Miren Arzalluz, défenseuse du patrimoine de la mode, dynamise le Palais Galliera
À la tête du Palais Galliera, le musée parisien de la mode, l'historienne de l'art Miren Arzalluz a appris à jongler avec les pressions du secteur et s'en amuser... en défilant notamment pour Balenciaga.
Depuis sa nomination fin 2017, elle a doublé la surface d'exposition du musée et créé une collection permanente. Prochain objectif : fonder d'ici à 2025 une société des amis du musée, dit-elle lors d'un entretien à l'AFP. "Nous espérons que cela va nous aider à attirer des personnes intéressées par le versant patrimonial de la mode."
Les nouveaux espaces d'exposition du Palais Galliera ont été inaugurés il y a deux ans sous le patronage de la maison Chanel et ont été ouverts avec une exposition consacrée à Gabrielle Chanel. Ont suivi des expositions consacrées au magazine Vogue, au couturier Alber Elbaz, à Frida Kahlo et actuellement à Paolo Roversi.
"La professionnalisation du patrimoine des maisons de couture me semble être une excellente nouvelle. Cela nous aide tous", déclare cette historienne née en 1978, fille de l'homme politique Xabier Arzalluz (1932-2019), figure du Parti nationaliste basque. "Mais nous avons besoin de fonds pour continuer à acquérir des œuvres et, bien sûr, nous sommes une institution publique, avec un budget non négligeable, mais limité", ajoute-t-elle.
"Nous insistons toujours sur le fait que nous sommes un musée public"
Les grandes maisons de luxe installées à Paris ont créé au fil des ans leur propre musée ou des espaces d'exposition permanente, comme Saint Laurent ou Dior, et font désormais partie de l'itinéraire touristique de la capitale.
Le chiffre d'affaires de la mode en France est d'environ 154 milliards d'euros par an, selon les chiffres de la Fédération de la couture et du prêt-à-porter. Le poids de la mode de luxe dans le secteur est considérable et cette pression se fait également sentir lorsqu'il s'agit d'organiser des expositions au sein du musée, souligne Miren Arzalluz. "Nous insistons toujours sur le fait que nous sommes un musée public et que, par conséquent, les décisions finales nous appartiennent. Cette indépendance scientifique et déontologique n'est pas négociable. Mais cela ne veut pas dire que nous ne ressentons pas de pression", déroule-t-elle.
Les grandes marques "veulent savoir qui nous allons mettre ou quel créateur va être plus ou moins représenté dans une exposition", ajoute-t-elle. "Elles sont très conscientes du prestige des musées et de leur rôle par rapport à leurs propres collections".
"J'étais curieuse de découvrir l'autre côté de la barrière"
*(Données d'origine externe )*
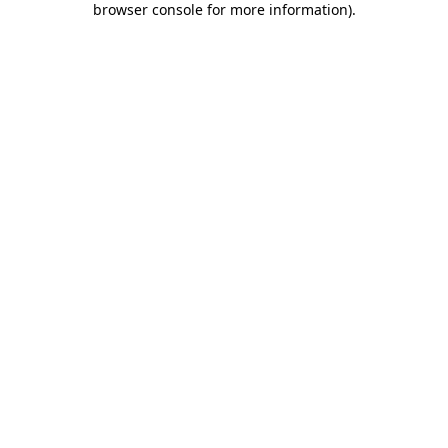
browser console for more information)
.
En 2010, l'historienne a publié une biographie de Cristóbal Balenciaga et a récemment conseillé les créateurs de la série espagnole qui lui est consacrée sur la plateforme Disney+. En octobre, elle a également défilé pour la maison, à la demande de l'actuel créateur, le Géorgien Demna Gvasalia. Un épisode "exceptionnel" dans sa carrière, confie-t-elle en souriant. "D'un point de vue personnel, j'étais terrifiée, mais en tant qu'historienne, j'étais curieuse de découvrir l'autre côté de la barrière."
Cristóbal Balenciaga était réputé pour son extrême discrétion et son obsession du vêtement artisanal. Si le créateur basque regardait aujourd'hui comment fonctionne le monde de la mode, "je pense qu'il nous regarderait comme si nous étions tous fous", pense Mme Arzalluz.
Mais le monde des podiums, envahi par les influenceurs ou les stars de la musique, correspond au fond à l'obsession du secteur de "se renouveler complètement", admet-elle.